The stabilizer pad is constructed using a main base plate 12 that is generally of U-shape. The base plate 12 supports separately disposed pad mounting plates 14. The base plate 12 includes parallel disposed flanges 20 and an interconnecting bridge piece 16. Each of the flanges 20 define multiple grouser points as illustrated at 25 in FIGS. 1 and 2. To support the base plate 12 with the mounting plates 14, there are also provided, associated with each flange 20, a pair of gussets 20A. A series of welds 22 are used to interconnect the flange 20, as well as the gussets 20A with the base 28 of each of the mounting plates 14. The mounting plates 14 each include, in addition to the base 28, orthogonally bent flanges 30. The base 28 and the flanges 30 together define a pocket into which is disposed the resilient pad 34. Each of the mounting plates 14 is also provided with spaced slots 60 disposed at the outer respective corners between the base 28 and the flange 30. These slots 60 accommodate tabs 58 of the clamp bar 50, as will be described in further detail hereinafter.

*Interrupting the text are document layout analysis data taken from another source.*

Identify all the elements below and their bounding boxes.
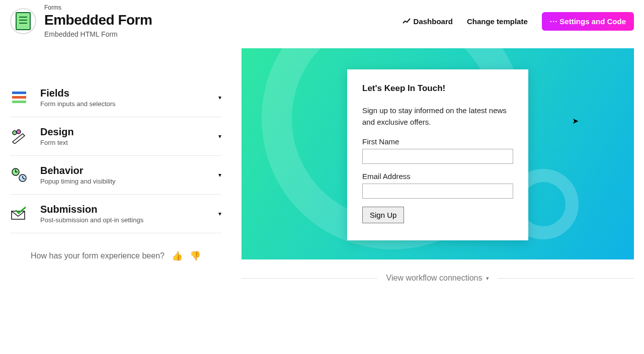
form-preview: Let's Keep In Touch! Sign up to stay inf… (242, 48, 634, 259)
feedback-prompt: How has your form experience been? (31, 251, 165, 260)
settings-code-label: Settings and Code (559, 17, 626, 26)
header-nav: Dashboard Change template ··· Settings a… (403, 12, 634, 31)
svg-rect-5 (12, 96, 26, 99)
chevron-down-icon: ▾ (486, 275, 489, 282)
view-workflow-link[interactable]: View workflow connections ▾ (377, 274, 499, 283)
svg-point-8 (17, 130, 21, 134)
behavior-title: Behavior (40, 165, 116, 176)
page-subtitle: Embedded HTML Form (44, 30, 152, 38)
change-template-link[interactable]: Change template (467, 17, 528, 26)
first-name-input[interactable] (362, 149, 513, 164)
svg-rect-4 (12, 92, 26, 94)
submission-title: Submission (40, 204, 143, 215)
dashboard-link[interactable]: Dashboard (403, 17, 453, 26)
header-left: Forms Embedded Form Embedded HTML Form (10, 4, 152, 38)
fields-title: Fields (40, 87, 116, 99)
page-header: Forms Embedded Form Embedded HTML Form D… (0, 0, 644, 38)
first-name-label: First Name (362, 137, 513, 146)
workflow-link-label: View workflow connections (386, 274, 482, 283)
sidebar-item-behavior[interactable]: Behavior Popup timing and visibility ▾ (10, 156, 221, 195)
design-icon (10, 127, 28, 145)
sidebar: Fields Form inputs and selectors ▾ Desig… (10, 48, 221, 283)
fields-icon (10, 88, 28, 107)
chevron-down-icon: ▾ (218, 171, 221, 179)
form-heading: Let's Keep In Touch! (362, 83, 513, 94)
sidebar-item-design[interactable]: Design Form text ▾ (10, 117, 221, 156)
ellipsis-icon: ··· (550, 17, 558, 26)
submission-subtitle: Post-submission and opt-in settings (40, 216, 143, 224)
design-subtitle: Form text (40, 139, 74, 146)
chevron-down-icon: ▾ (218, 94, 221, 101)
signup-button[interactable]: Sign Up (362, 207, 404, 223)
behavior-icon (10, 166, 28, 184)
design-title: Design (40, 126, 74, 138)
form-page-icon (10, 8, 36, 34)
thumbs-down-icon[interactable]: 👎 (190, 250, 201, 261)
settings-code-button[interactable]: ··· Settings and Code (542, 12, 634, 31)
page-title: Embedded Form (44, 12, 152, 28)
thumbs-up-icon[interactable]: 👍 (172, 250, 183, 261)
dashboard-label: Dashboard (414, 17, 453, 26)
svg-rect-6 (12, 101, 26, 103)
chevron-down-icon: ▾ (218, 133, 221, 140)
page-titles: Forms Embedded Form Embedded HTML Form (44, 4, 152, 38)
feedback-row: How has your form experience been? 👍 👎 (10, 250, 221, 261)
embedded-form-card: Let's Keep In Touch! Sign up to stay inf… (347, 69, 528, 240)
svg-rect-0 (16, 13, 30, 30)
workflow-row: View workflow connections ▾ (242, 274, 634, 283)
preview-column: Let's Keep In Touch! Sign up to stay inf… (242, 48, 634, 283)
cursor-icon: ➤ (572, 116, 579, 126)
email-input[interactable] (362, 184, 513, 199)
sidebar-item-submission[interactable]: Submission Post-submission and opt-in se… (10, 195, 221, 233)
email-label: Email Address (362, 172, 513, 181)
submission-icon (10, 205, 28, 223)
breadcrumb[interactable]: Forms (44, 4, 152, 11)
chevron-down-icon: ▾ (218, 210, 221, 217)
fields-subtitle: Form inputs and selectors (40, 100, 116, 108)
form-description: Sign up to stay informed on the latest n… (362, 105, 513, 128)
behavior-subtitle: Popup timing and visibility (40, 178, 116, 185)
chart-line-icon (403, 17, 411, 25)
sidebar-item-fields[interactable]: Fields Form inputs and selectors ▾ (10, 78, 221, 117)
main: Fields Form inputs and selectors ▾ Desig… (0, 38, 644, 293)
svg-point-7 (13, 131, 17, 135)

FIG. 1 also illustrates the pivot pin 10 which is attached to the flanges 20 by means of respective bushings 26. Each of the bushings 26 may be welded to its corresponding grouser flange 20. The pin 10 may be free to rotate in its corresponding bushing 26, or alternatively, a securing bolt (not shown) may pass through the pin and bushing combination to prevent relative rotation therebetween.

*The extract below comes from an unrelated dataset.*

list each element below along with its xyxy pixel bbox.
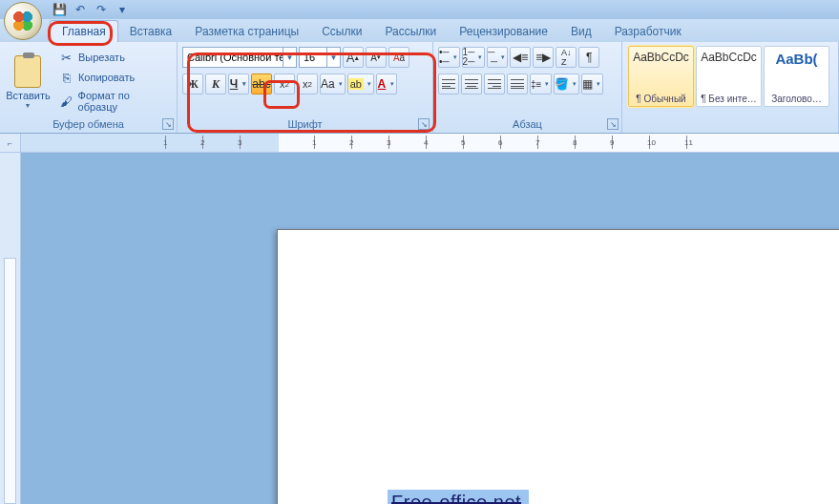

As indicated previously, each of the flanges 20 is provided with spaced grouser points 25. In this regard refer to the side elevation view of FIG. 2 which illustrates the grouser points 25, one disposed on each side of the pin 10. Although two grouser points are illustrated in the disclosed embodiment, a single grouser point may be used or more than two grouser points may be used. Also, as indicated previously, for a street pad that is meant to be used primarily only on the resilient pad side, grouser points do not need to be provided. In addition, for a street pad, sections of the flange 20 construction can be removed so that the pad is lighter in weight.

Reference is now made to further details of the stabilizer pad of the present invention as illustrated in FIGS. 4-6. As indicated previously, the resilient pad 34 is illustrated as a laminated pad including a plurality of laminations 36. Each of these laminations preferably has a wave shape 37 at both opposed surfaces such as illustrated at opposed surfaces 42 and 44 in FIG. 6. Although this wave shape is preferred, the upper and lower surfaces may also be of other shapes or even planar. For the support of the resilient pad 34, there are provided a series of support pins 38. The resilient pad 34 is provided with a series of holes 39 for accommodating these support pins 38. The resilient pad 34 is also provided with a further pair of holes 41 for accommodating the bolt 40. There is actually a pair of holes 41 at opposite ends of the pad 34, as depicted in, for example, FIG. 6. This accommodates a bolt 40 at each end of the pad 34. A like pair of bolts 40 secures the other pad in the other mounting plate 14. A pair of holes 41 is used so that the different holes can be used by the bolt 40 depending on the positioning of, or reversal of, the pad 34. In this regard refer to the cross-sectional view of FIG. 4 that depicts the bolt 40 passing through an upper hole 41. When the pad is reversed then the bolt 40 will engage the other hole 41.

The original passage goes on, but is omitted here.